::: RECORDS SUPPLIED :::

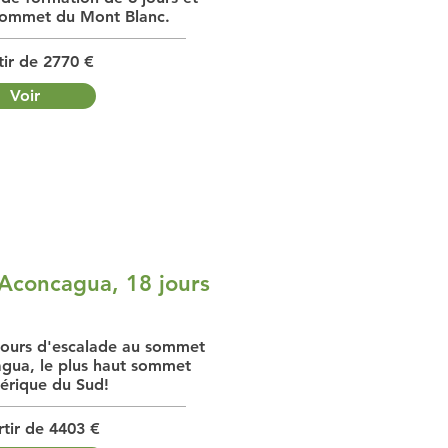
 sommet du Mont Blanc.
tir de 2770 €
Voir
'Aconcagua, 18 jours
jours d'escalade au sommet
gua, le plus haut sommet
érique du Sud!
rtir de 4403 €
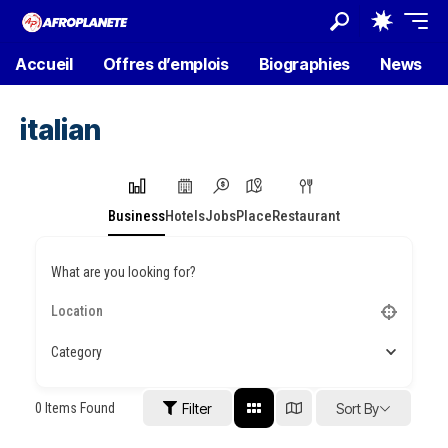
Accueil
Offres d’emplois
Biographies
News
italian
Business
Hotels
Jobs
Place
Restaurant
What are you looking for?
Category
0
Items Found
Filter
Sort By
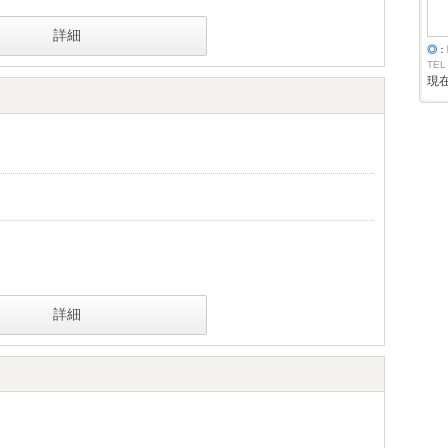
詳細
◎
：
TEL
現
詳細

:::

> **ABOUT THIS TASK**
If pictures appear in the data, do not print them; repeat the rest exactly.

> **REPLY**
 sommet du Mont Blanc.
tir de 2770 €
Voir
'Aconcagua, 18 jours
jours d'escalade au sommet
gua, le plus haut sommet
érique du Sud!
rtir de 4403 €
Accueil
Offres d’emplois
Biographies
News
italian
Business
Hotels
Jobs
Place
Restaurant
What are you looking for?
Category
0
Items Found
Filter
Sort By
詳細
◎
：
TEL
現
詳細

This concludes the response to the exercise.